The new market reality for media companies is that "creative verticals with unique content" now need to put out more than just movies and TV shows to capture subscribers. Malone's rationale misses that and therefore reflects the ultimate problem with the logic of pushing for corporate “synergies” in this marketplace: Synergies either solve for distribution or they solve for DTC but they do not solve for both.

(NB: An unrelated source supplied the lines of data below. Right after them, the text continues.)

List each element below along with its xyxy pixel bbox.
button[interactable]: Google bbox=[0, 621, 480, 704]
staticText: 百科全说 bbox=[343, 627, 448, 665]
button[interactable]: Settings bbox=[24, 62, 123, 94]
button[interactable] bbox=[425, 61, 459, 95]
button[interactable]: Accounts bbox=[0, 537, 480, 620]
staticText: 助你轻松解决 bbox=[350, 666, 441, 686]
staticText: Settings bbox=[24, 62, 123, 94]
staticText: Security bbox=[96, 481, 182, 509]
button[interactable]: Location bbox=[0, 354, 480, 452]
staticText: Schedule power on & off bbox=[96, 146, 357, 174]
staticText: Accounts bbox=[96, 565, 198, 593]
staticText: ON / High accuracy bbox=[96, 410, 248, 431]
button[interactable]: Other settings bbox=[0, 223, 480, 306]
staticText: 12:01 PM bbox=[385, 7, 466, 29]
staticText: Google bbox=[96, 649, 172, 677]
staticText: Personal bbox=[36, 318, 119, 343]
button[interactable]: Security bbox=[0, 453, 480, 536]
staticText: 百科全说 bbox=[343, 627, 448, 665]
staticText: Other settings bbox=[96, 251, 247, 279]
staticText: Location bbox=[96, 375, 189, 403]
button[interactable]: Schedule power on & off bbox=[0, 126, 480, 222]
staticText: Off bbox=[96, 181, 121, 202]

To rephrase this point in terms of earnings before interest, taxes and debt (EBITDA), the best use of earnings could be to pay down debt with steady but declining cash flows from a bundle of cable networks. Or, the best use of available cash could be to invest in creative verticals that succeed across third-party distribution platforms or first-party streaming and gaming platforms. But investors are increasingly struggling to understand why a media company needs to leverage EBITDA for both approaches simultaneously, something Warner Bros. Discovery management learned from its 17% decline in stock price after its earnings call last week.
Something’s Got To Give
Malone predicted that media companies who have balance sheets with “a lot of reasonably near term maturities” in debt “are going to be in trouble.” Therefore, “historically the right thing for a business to do in distress is survive, and if they can take advantage of the distress, focus on what they do with their free cash flow, what they do with dry powder and try and figure out how to take advantage of distress because out of distress usually comes the reduction and competition, increased pricing power, and the opportunity to buy assets at a deep discount.”

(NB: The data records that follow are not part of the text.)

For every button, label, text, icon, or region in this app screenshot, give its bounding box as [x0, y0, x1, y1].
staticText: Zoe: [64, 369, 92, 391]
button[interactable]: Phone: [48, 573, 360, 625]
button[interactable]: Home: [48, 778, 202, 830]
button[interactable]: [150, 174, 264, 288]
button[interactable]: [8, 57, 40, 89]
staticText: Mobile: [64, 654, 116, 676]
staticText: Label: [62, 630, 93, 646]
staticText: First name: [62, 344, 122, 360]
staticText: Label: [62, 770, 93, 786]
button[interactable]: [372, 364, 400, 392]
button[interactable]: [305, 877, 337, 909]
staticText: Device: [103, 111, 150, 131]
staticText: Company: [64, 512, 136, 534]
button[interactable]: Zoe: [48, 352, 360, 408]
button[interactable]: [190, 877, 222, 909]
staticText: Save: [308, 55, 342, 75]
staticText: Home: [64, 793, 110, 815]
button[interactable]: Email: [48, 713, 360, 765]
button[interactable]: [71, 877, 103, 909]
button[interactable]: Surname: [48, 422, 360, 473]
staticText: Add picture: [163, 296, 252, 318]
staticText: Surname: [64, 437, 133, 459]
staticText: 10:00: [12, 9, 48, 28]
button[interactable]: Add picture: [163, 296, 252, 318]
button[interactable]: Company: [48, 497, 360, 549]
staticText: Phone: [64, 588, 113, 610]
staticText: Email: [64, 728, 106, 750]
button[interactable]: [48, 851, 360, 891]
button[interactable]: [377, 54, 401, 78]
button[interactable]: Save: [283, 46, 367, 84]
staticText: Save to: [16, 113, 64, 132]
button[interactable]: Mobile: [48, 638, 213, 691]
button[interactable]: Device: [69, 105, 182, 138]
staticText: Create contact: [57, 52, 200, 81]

From a private equity standpoint, this approach makes a ton of sense. Synergies across mature businesses create shareholder value and cash flow by cutting costs against slow or slowed revenues. But, from a DTC growth model perspective, Malone's perspective is self-defeating. As Netflix and Crunchyroll have proven, growth in the DTC model requires both a consumer first, retail first relationship with the consumer and the resources and abilities to evolve that relationship in real time. EBITDA needs to be allocated toward that objective, and arguably only toward synergies across DTC businesses in order to drive growth. Both cannot be pursued simultaneously.

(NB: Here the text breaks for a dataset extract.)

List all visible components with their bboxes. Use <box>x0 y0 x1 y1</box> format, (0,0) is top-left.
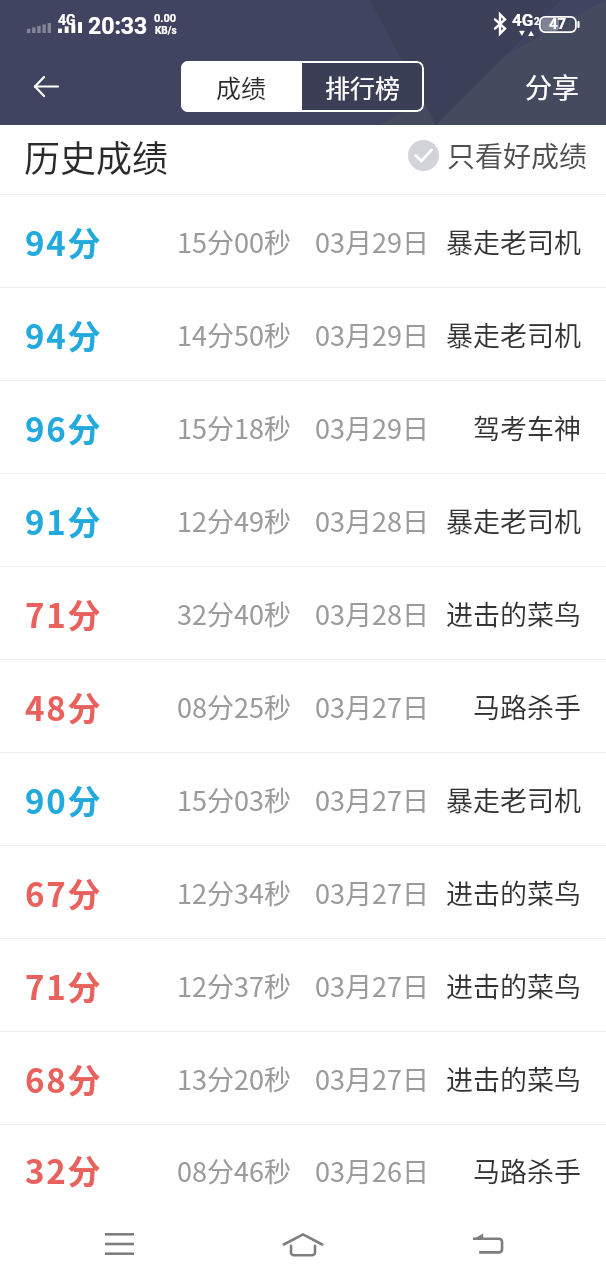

This points to what may be the biggest flaw in Malone’s thinking: It becomes harder to evolve growth businesses as EBITDA is spread across contradictory business objectives. To Warner Bros. Discovery management, “Games will be even more important to our fans in the future” and “a critical differentiator and a real growth opportunity.” It is crucial to the DTC business. But, to Malone, its $400 million in EBITDA over the past three years is a source of “dry powder” to take advantage of “the opportunity to buy assets at a deep discount” in the next two years.
Is that the best use of cash for shareholder value as sophisticated offerings like Netflix and Crunchyroll find growth while Max lost 2.7 million subscribers over the past two quarters? The answer at Warner Bros. Discovery, Netflix and Crunchyroll seems to be "No."